■ Task description
Your copy should match the entries below exactly, apart from the images.

■ Records shown
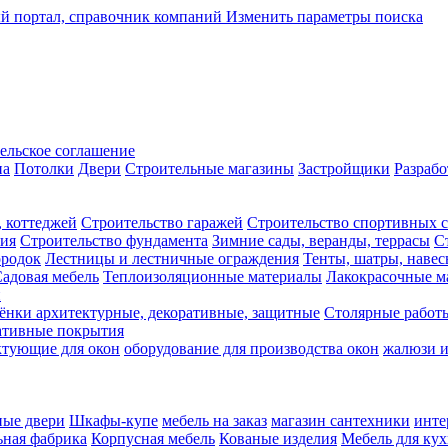
Изменить параметры поиска
ельское соглашение
на
Потолки
Двери
Строительные магазины
Застройщики
Разрабо
, коттеджей
Строительство гаражей
Строительство спортивных 
ния
Строительство фундамента
Зимние сады, веранды, террасы
С
ородок
Лестницы и лестничные ограждения
Тенты, шатры, наве
адовая мебель
Теплоизоляционные материалы
Лакокрасочные м
и
ёнки архитектурные, декоративные, защитные
Столярные работ
ативные покрытия
ктующие для окон
оборудование для производства окон
жалюзи 
ные двери
Шкафы-купе
мебель на заказ
магазин сантехники
инте
ная фабрика
Корпусная мебель
Кованые изделия
Мебель для ку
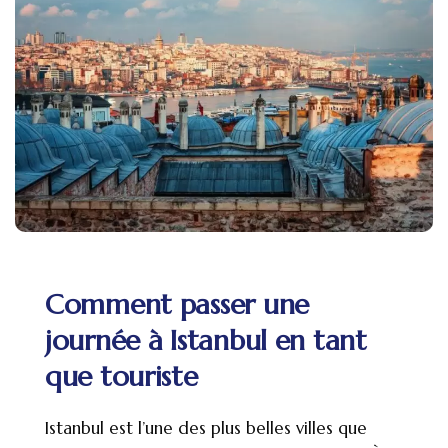
Comment passer une
journée à Istanbul en tant
que touriste
Istanbul est l’une des plus belles villes que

■ Exercise answer
Изменить параметры поиска
ельское соглашение
на
Потолки
Двери
Строительные магазины
Застройщики
Разрабо
, коттеджей
Строительство гаражей
Строительство спортивных 
ния
Строительство фундамента
Зимние сады, веранды, террасы
С
ородок
Лестницы и лестничные ограждения
Тенты, шатры, наве
адовая мебель
Теплоизоляционные материалы
Лакокрасочные м
и
ёнки архитектурные, декоративные, защитные
Столярные работ
ативные покрытия
ктующие для окон
оборудование для производства окон
жалюзи 
ные двери
Шкафы-купе
мебель на заказ
магазин сантехники
инте
ная фабрика
Корпусная мебель
Кованые изделия
Мебель для ку
Comment passer une
journée à Istanbul en tant
que touriste
Istanbul est l’une des plus belles villes que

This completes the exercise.